By Sr Bernadette Mary Reis, fsp
Pope Francis used the Gospel of the day (Matthew 5:20-26) as the point of departure for his homily on Thursday morning during Mass at Casa Santa Marta. He said that Jesus desires “radical” reconciliation.
The Pope said that Jesus uses human wisdom in reasoning with the disciples. In order to drive home his teaching regarding loving relationships, the Lord uses an “every-day example…the problem of insults”.
Pope Francis smiled as he said that the list of insults Jesus cites are ancient. Jesus tells us that insults “open up a path that ends in murder”. We disqualify others through insults. They rob people of their respectability. By insulting people we silence them, we take away their voice, he said.
Insults leads to envy
Insults are so dangerous because they lead to envy, which is how the devil entered the world according to the Book of Wisdom, the Pope said. “When another person does something I don’t like … or when someone threatens me, envy pushes me to insult them”.

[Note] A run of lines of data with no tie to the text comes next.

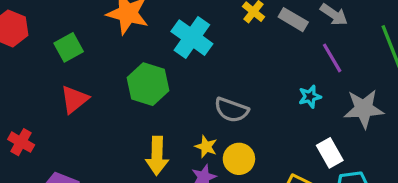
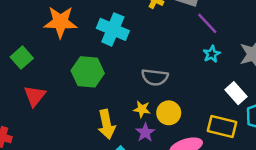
purple line: (332, 58) -> (207, 23), moved

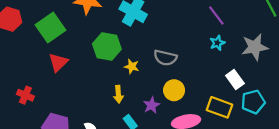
green square: (22, 58) -> (51, 28), size x1.5
yellow star: (142, 109) -> (132, 66), moved
yellow arrow: (106, 124) -> (118, 94), size x0.7

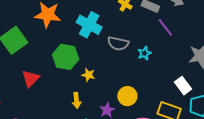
cyan star: (217, 43) -> (144, 53), moved
gray semicircle: (165, 58) -> (118, 43), moved
red triangle: (58, 62) -> (31, 78), moved

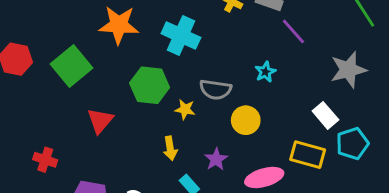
gray semicircle: (118, 43) -> (215, 90), moved
yellow circle: (127, 96) -> (246, 120), moved

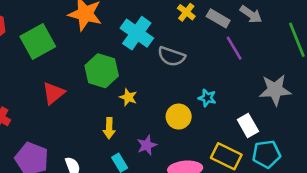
cyan star: (265, 72) -> (207, 98), moved, turned 30
gray semicircle: (215, 90) -> (171, 56), moved

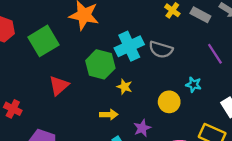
cyan cross: (137, 33) -> (129, 46), moved, turned 32
purple line: (234, 48) -> (215, 54), moved
yellow arrow: (109, 128) -> (109, 114), turned -90

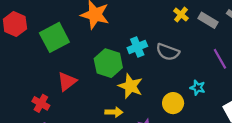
cyan cross: (129, 46) -> (137, 47), size x0.7
yellow star: (124, 87) -> (131, 86), size x1.6
red cross: (13, 109) -> (41, 103), moved

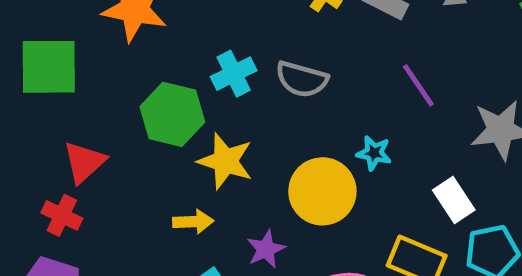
green square: (54, 37) -> (49, 67), turned 32
red cross: (41, 103) -> (62, 215), moved
yellow circle: (173, 103) -> (322, 191), size x1.4

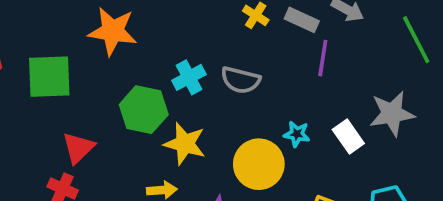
purple line: (418, 85) -> (323, 58), moved, turned 45
white rectangle: (454, 200) -> (348, 137), moved

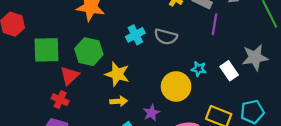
green square: (49, 77) -> (47, 50), moved
green hexagon: (144, 110) -> (89, 52), moved
yellow star: (185, 144) -> (117, 74), moved

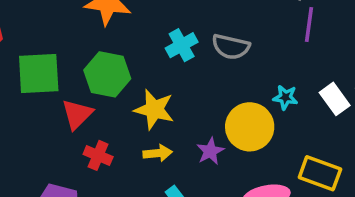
red cross: (60, 100) -> (98, 155), moved
purple star: (151, 113) -> (210, 151), moved

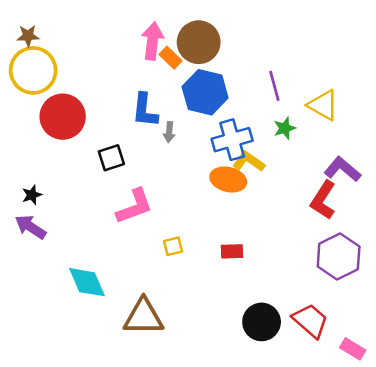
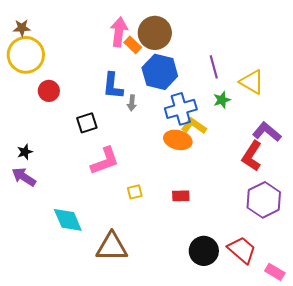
red circle: (63, 117) -> (49, 91), size x0.6

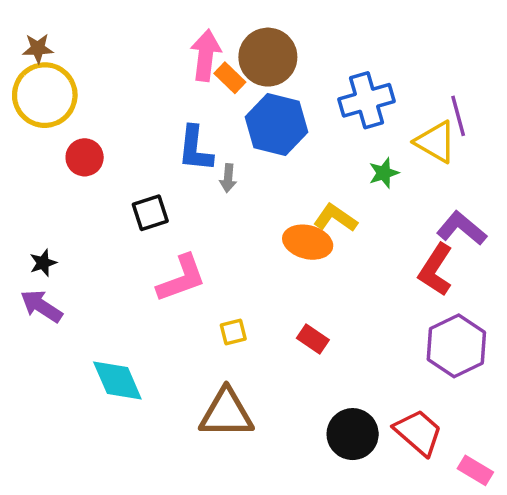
purple line: (214, 67) -> (458, 116), moved
blue cross: (181, 109) -> (366, 100), moved
red rectangle: (181, 196) -> (313, 339), turned 36
brown triangle: (112, 247) -> (226, 413), moved

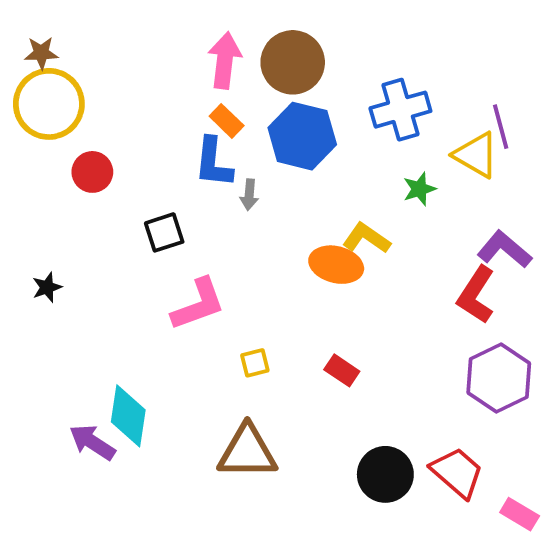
orange rectangle: (230, 78) -> (227, 121), moved
purple arrow: (41, 306) -> (92, 442), moved
cyan diamond: (117, 380) -> (128, 416), turned 32

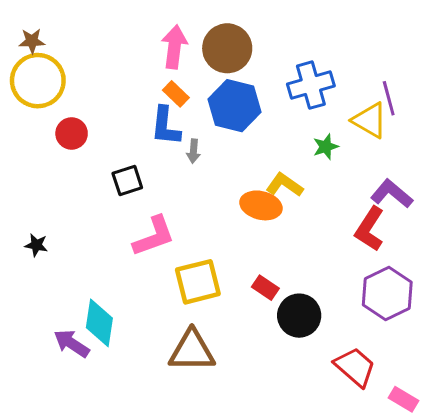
black star: (47, 287) -> (36, 245), moved, turned 30
yellow square: (255, 363) -> (198, 282), size x2.0
black circle: (385, 474) -> (299, 316), moved

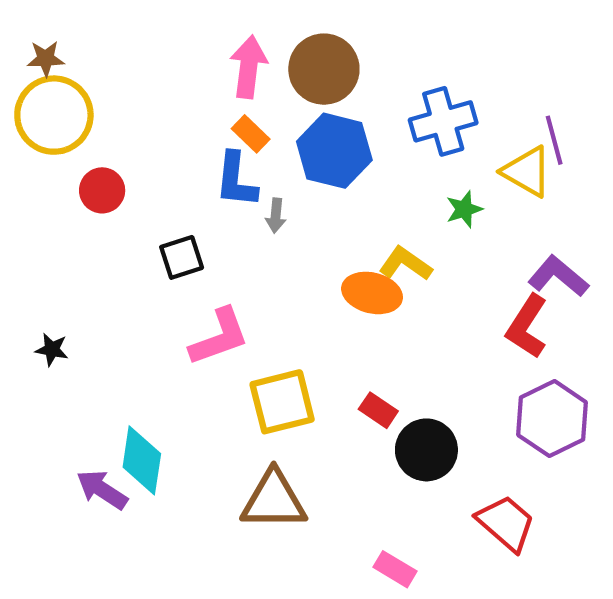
pink rectangle: (403, 399) -> (395, 569), moved

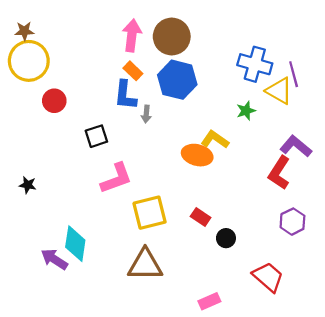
blue cross: (443, 121) -> (255, 64), moved, turned 32
purple hexagon: (552, 419) -> (292, 222), size x0.7
black circle: (426, 450) -> (226, 238), size x0.6
pink rectangle: (395, 569) -> (209, 301), turned -55

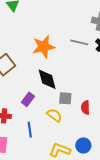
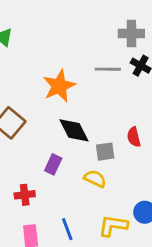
red semicircle: (85, 107) -> (134, 137), moved
blue line: (30, 130) -> (67, 229), moved

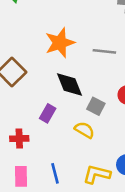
gray line: (108, 69) -> (104, 51), moved
gray square: (105, 152) -> (96, 106), turned 30

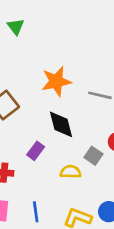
gray square: (96, 106) -> (93, 156), moved
yellow semicircle: (84, 130) -> (71, 172), turned -36

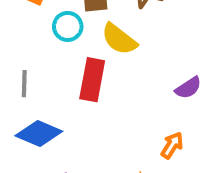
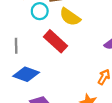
red rectangle: (92, 80) -> (56, 41), turned -55

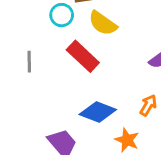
blue diamond: (26, 74) -> (98, 112), moved

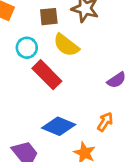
cyan circle: (62, 15) -> (27, 48), moved

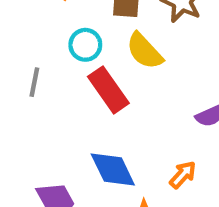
blue diamond: (59, 126) -> (113, 169), turned 32

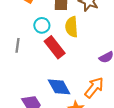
yellow semicircle: (145, 51) -> (72, 27), turned 42
orange arrow: (183, 175) -> (94, 88), size x1.5

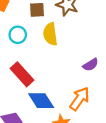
red rectangle: (55, 47) -> (22, 74), moved

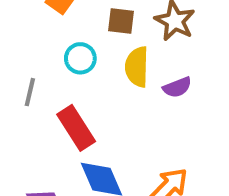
purple semicircle: (91, 65) -> (177, 87), moved

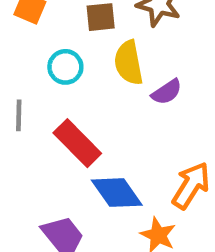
purple semicircle: (177, 87) -> (167, 92), moved

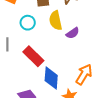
blue diamond: (117, 193) -> (51, 78), turned 40

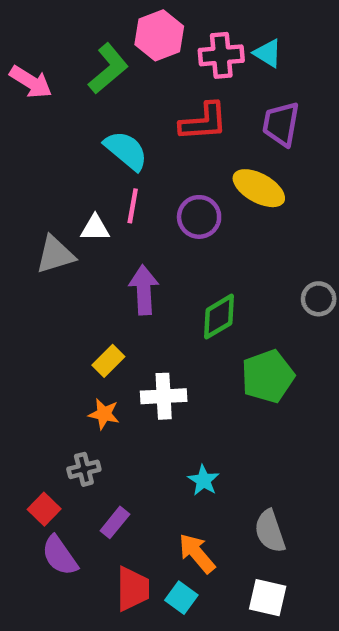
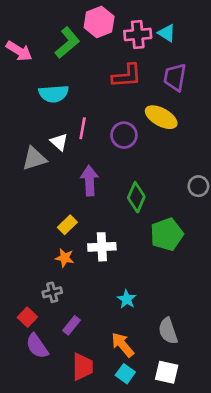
cyan semicircle: (126, 151) -> (54, 94), moved, turned 136
white triangle: (95, 228) -> (59, 142), turned 42
green diamond: (219, 317) -> (136, 197), turned -36
cyan square: (181, 598) -> (125, 374), moved

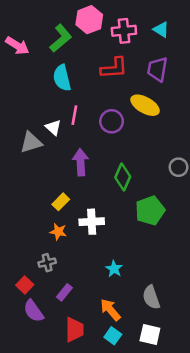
cyan triangle: (167, 33) -> (161, 30), moved
cyan semicircle: (54, 94) -> (62, 78), moved, turned 80

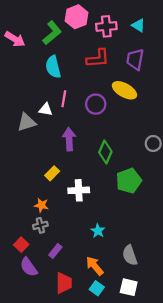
white triangle: (53, 128) -> (46, 109), turned -32
orange star: (58, 232) -> (41, 205), moved

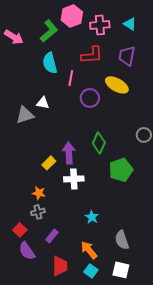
pink line: (64, 99) -> (71, 78), moved
purple arrow: (69, 139) -> (69, 153), moved

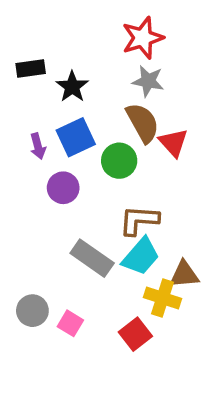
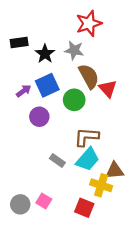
gray star: (148, 81) -> (74, 50), moved
purple arrow: (38, 146) -> (24, 91), turned -112
gray rectangle: (92, 258) -> (57, 161), size x0.6
gray circle: (32, 311) -> (20, 204), moved
red square: (135, 334) -> (84, 208), turned -30

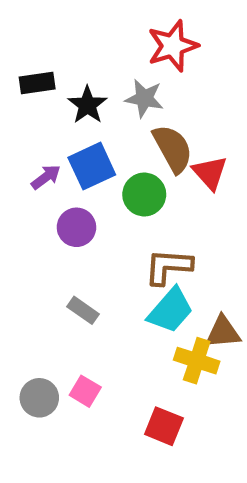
gray rectangle: (57, 161) -> (83, 310), moved
red square: (84, 208) -> (164, 426), moved

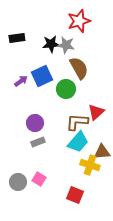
black star: (87, 105) -> (51, 44), moved, turned 30
red triangle: (210, 173) -> (96, 112), moved, turned 30
purple circle: (76, 227) -> (35, 123), moved
gray rectangle: (83, 310) -> (38, 142), turned -56

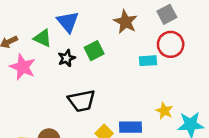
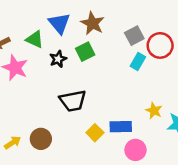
gray square: (167, 14) -> (134, 36), moved
brown star: (125, 22) -> (92, 23), moved
cyan rectangle: (148, 61) -> (138, 61), turned -56

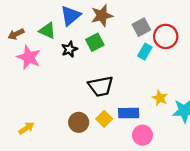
blue triangle: (59, 23) -> (71, 16), turned 30
brown star: (92, 23) -> (102, 16), turned 30
black trapezoid: (73, 101) -> (101, 86), moved
brown circle: (41, 139) -> (79, 122), moved

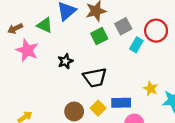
gray square: (141, 27) -> (123, 26), moved
green square: (95, 42) -> (99, 36), moved
black star: (69, 49) -> (65, 61), moved

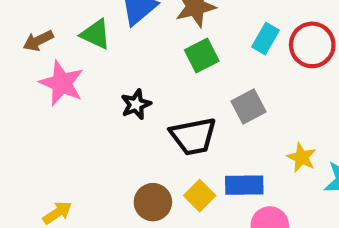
gray square: (123, 26) -> (248, 107), moved
cyan rectangle: (136, 45) -> (265, 39), moved

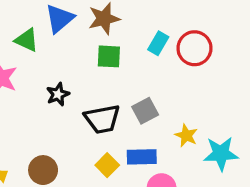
green square: (202, 56) -> (109, 56), turned 30
gray square: (248, 107) -> (145, 111), moved
brown circle: (153, 202) -> (43, 170), moved

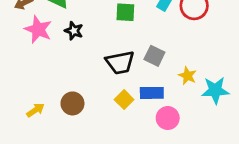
black star: (58, 94) -> (74, 31), moved, turned -30
gray square: (145, 111) -> (154, 56), turned -36

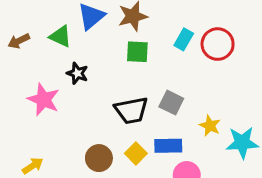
pink star: (38, 29) -> (43, 100), moved
brown circle: (72, 103) -> (99, 158), moved

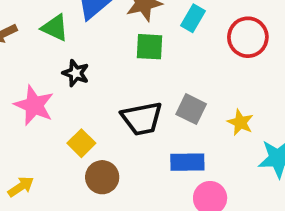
cyan rectangle: (184, 39) -> (193, 18), moved
yellow star: (210, 126) -> (240, 122), moved
yellow square: (136, 153) -> (81, 143), moved

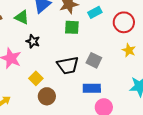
cyan rectangle: (193, 18) -> (95, 12), turned 32
yellow star: (240, 122) -> (129, 50), moved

Pope Francis said it is good to ask ourselves:
Have I insulted anyone today? When do I use insults? When do I close my heart to another with an insult? Can I see the bitter root of envy there that pushes me to desire the destruction of another in order to avoid competition, rivalry, that type of thing. It’s not easy. But let’s think how beautiful it would be if we never insulted others. May the Lord grant us this grace.
Jesus halts the process
Jesus wants us to stop this dynamic, Pope Francis said concluding his homily.
When you go to Mass and you are aware that one of your brothers has something against you, go and reconcile yourself… Jesus is that radical. Reconciliation is not the same as good manners. No, it’s a radical attitude, one that tries to respect the dignity of others as well as my own. From insult to reconciliation, from envy to friendship—this is the example that Jesus gives us today.